Software That Lasts 200 Years  - prakash
http://www.bricklin.com/200yearsoftware.htm
======
gills
Public infrastructure may be designed to last many decades, but at least
around here (Seattle) it only lasts a few years before being 'upgraded' for
whatever reason, usually due to growth. On a meaningless and cynical tangent,
I think the reason is to keep the construction firms employed.

The same seems to be true of much of our software. The core concepts are
solid; but the growth rate of datasets and improvements in technology warrant
constant replacement of old infrastructure with new. Whether the improvement
is for efficiency or fun, it happens.

Reading further down the article (find the bulleted list), this individual's
thought process is quite frightening. The argument seems to be for the removal
of 'societal infrastructure software' from the free market, existing instead
in a subsidized walled garden of chosen businesses. Municipalities would then
have to rely on the products of such organizations.

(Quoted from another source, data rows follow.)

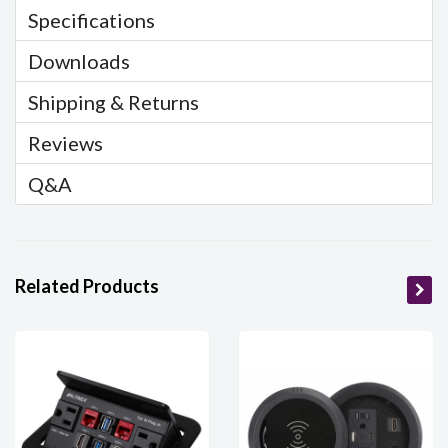
Specifications
Downloads
Shipping & Returns
Reviews
Q&A
Related Products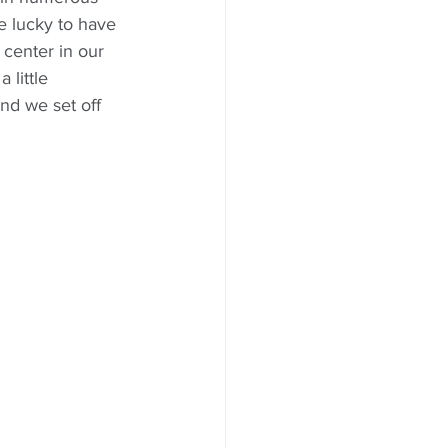
e lucky to have 
center in our 
 little 
d we set off 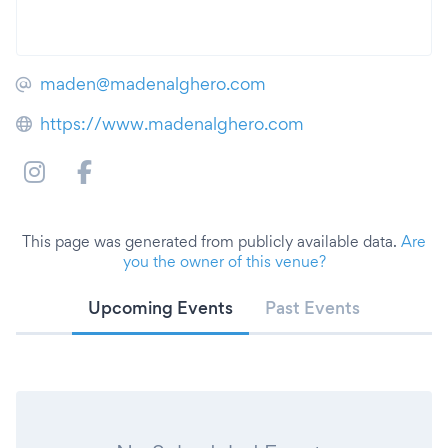
maden@madenalghero.com
https://www.madenalghero.com
This page was generated from publicly available data.
Are
you the owner of this venue?
Upcoming Events
Past Events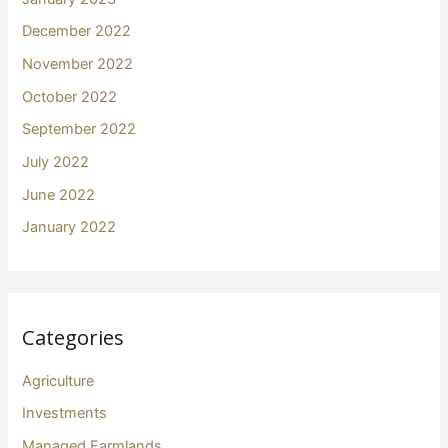
December 2022
November 2022
October 2022
September 2022
July 2022
June 2022
January 2022
Categories
Agriculture
Investments
Managed Farmlands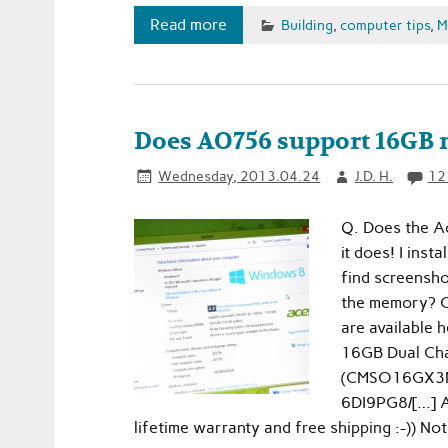
Read more
Building
,
computer tips
,
M
Does AO756 support 16GB 
Wednesday, 2013.04.24
J.D. H.
12
Q. Does the A
it does! I ins
find screensho
the memory? C
are available
16GB Dual Ch
(CMSO16GX3M2
6DI9PG8/[…] A
lifetime warranty and free shipping :-)) No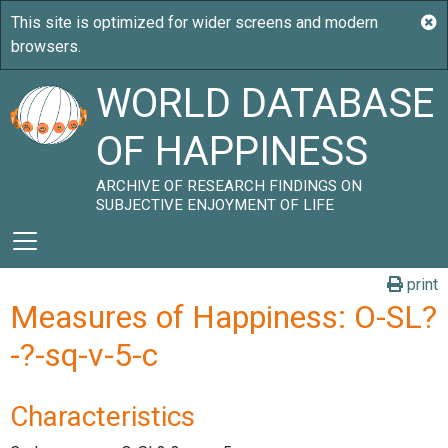
WORLD DATABASE
OF HAPPINESS
ARCHIVE OF RESEARCH FINDINGS ON
SUBJECTIVE ENJOYMENT OF LIFE
print
Measures of Happiness: O-SL?
-?-sq-v-5-c
Characteristics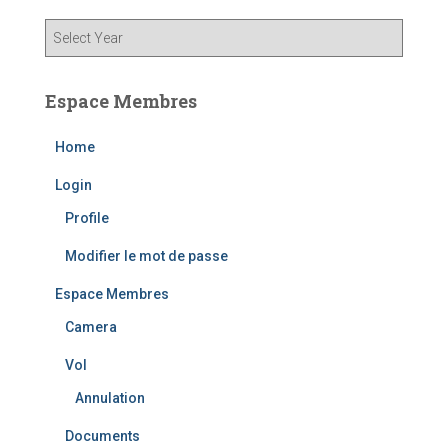
Espace Membres
Home
Login
Profile
Modifier le mot de passe
Espace Membres
Camera
Vol
Annulation
Documents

To me this looks like an argument for the establishment of Looters. I'll grant
the author good intentions, but not my agreement. Software, even for
infrastructure, needs to continue being produced in a market setting where
fast-paced innovation is embraced and praised, rather than feared.

------
zandorg
Common Lisp is future friendly. I downloaded a code profiler from around 1991,
and it worked fine in Clisp in 2007 with no changes!

------
dkokelley
First reaction: I agree. The systems we're building today should be able to
support us well into the future.

The problem is that technology has advanced so quickly that what was adequate
a few years ago (up to 20, even), is not going to work. We couldn't really
predict that we would have taken to this whole technology thing so openly.

...after all, "640K ought to be enough for anybody."